→ **Required action**
Take the line that has "en la mesa de" in it and every line after it to the end of the entries, and reproduce them exactly.

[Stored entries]
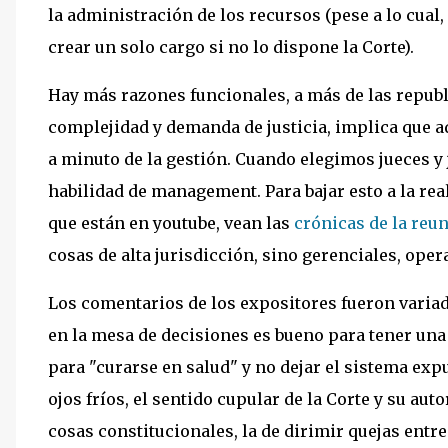
la administración de los recursos (pese a lo cual,
crear un solo cargo si no lo dispone la Corte).
Hay más razones funcionales, a más de las republi
complejidad y demanda de justicia, implica que 
a minuto de la gestión. Cuando elegimos jueces y
habilidad de management. Para bajar esto a la rea
que están en youtube, vean las
crónicas de la reu
cosas de alta jurisdicción, sino gerenciales, opera
Los comentarios de los expositores fueron variad
en la mesa de decisiones es bueno para tener una
para "curarse en salud" y no dejar el sistema exp
ojos fríos, el sentido cupular de la Corte y su auto
cosas constitucionales, la de dirimir quejas entr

→ **Task response**
en la mesa de decisiones es bueno para tener una
para "curarse en salud" y no dejar el sistema exp
ojos fríos, el sentido cupular de la Corte y su auto
cosas constitucionales, la de dirimir quejas entr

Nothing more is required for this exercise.